CHAPITRE II
DIVISION DU MONDE SURNATUREL.
« Autre est l’entendement de l’homme. C’est un miroir imparfait, semé de taches plus ou moins épaisses et plus ou moins nombreuses, qui ne disparaissent qu’en partie sous l’effort laborieux et sans cesse renouvelé de l’étude et du raisonnement.
La raison en est que l’âme humaine, étant unie au corps, doit recevoir successivement des choses sensibles, et par les choses sensibles, une partie des espèces intelligibles au moyen desquelles la vérité lui est connue. C’est même pour cela que l’âme est unie au corps. »
Puisque, dès l’instant de leur création, les anges connurent parfaitement toutes les vérités de l’ordre naturel, leur épreuve a eu nécessairement pour objet quelque vérité de l’ordre surnaturel. Inaccessibles aux forces natives de leur entendement, ces vérités ne leur sont connues que par la révélation.

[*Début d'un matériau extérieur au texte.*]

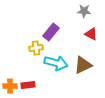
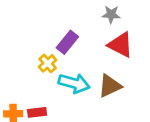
red triangle: (91, 34) -> (120, 45), size x1.5
yellow cross: (36, 48) -> (48, 63), turned -32

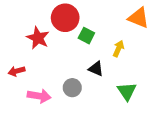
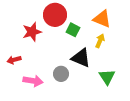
orange triangle: (139, 18) -> (102, 19), moved
red star: (38, 38) -> (32, 32), turned 30
black triangle: (96, 69) -> (81, 58), size x1.5

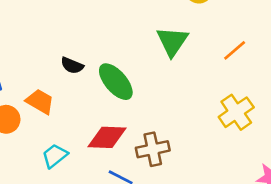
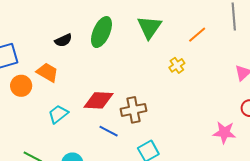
black semicircle: (72, 65) -> (63, 40), moved, turned -48
green ellipse: (116, 82) -> (101, 32), moved, turned 64
yellow cross: (236, 112) -> (177, 65), moved, size x0.6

« Dans les anges, dit saint Thomas, il y a deux connaissances : l’une naturelle, par laquelle ils connaissent les choses soit par leur essence, soit par les espèces innées. En vertu de cette connaissance, ils ne peuvent atteindre aux mystères de la grâce, car ces mystères dépendent de la pure volonté de Dieu.
L’autre surnaturelle, qui les béatifie, et en vertu de laquelle ils voient le Verbe et toutes choses dans le Verbe : Par cette vision, ils connaissent les mystères de la grâce, non pas tous ni tous également, mais selon qu’il plaît à Dieu de les leur révéler. »

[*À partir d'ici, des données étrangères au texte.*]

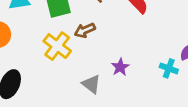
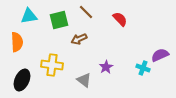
yellow cross: (57, 46) -> (52, 65), moved, turned -30

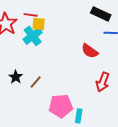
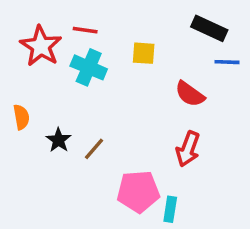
yellow square: (39, 24) -> (144, 53), moved
cyan cross: (33, 36) -> (89, 67), turned -30
red arrow: (103, 82) -> (188, 149), moved

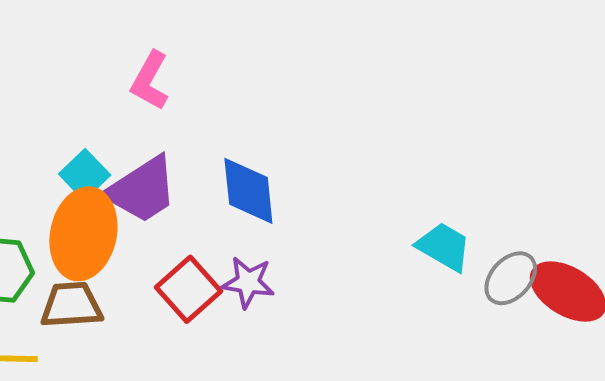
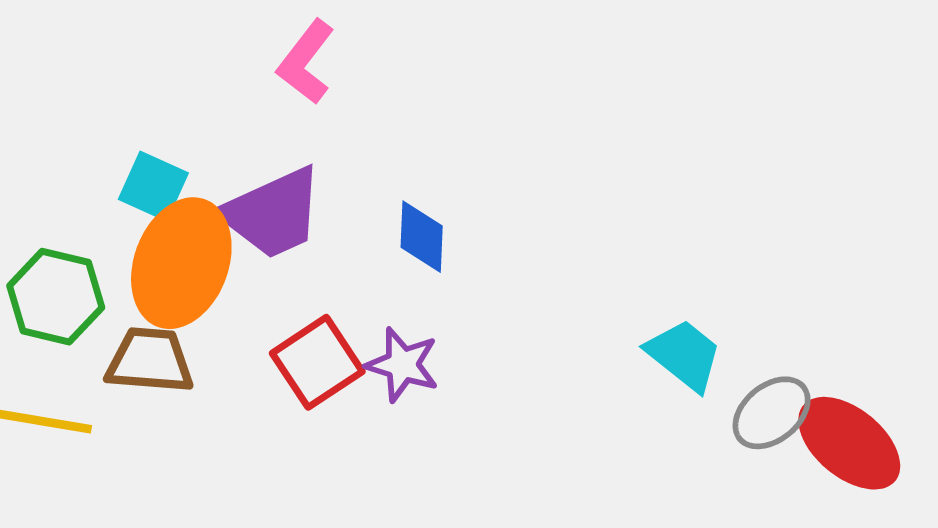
cyan square: (85, 175) -> (153, 186), moved, turned -30
blue diamond: (248, 191) -> (422, 237), size x0.7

Et le combat eut lieu dans le ciel, in Coelo. Quel est ce ciel ? Il y a trois cieux ou trois sphères de vérités : le ciel des vérités naturelles ; le ciel de la vision béatifique ; le ciel de la foi intermédiaire entre les deux premiers.
Nous venons de voir que, dès le premier instant de leur création, les anges connaissent parfaitement, dans leur ensemble et dans leurs dernières conséquences, toutes les vérités de l’ordre naturel. Cette connaissance fait leur gloire : car elle établit leur immense supériorité sur l’homme.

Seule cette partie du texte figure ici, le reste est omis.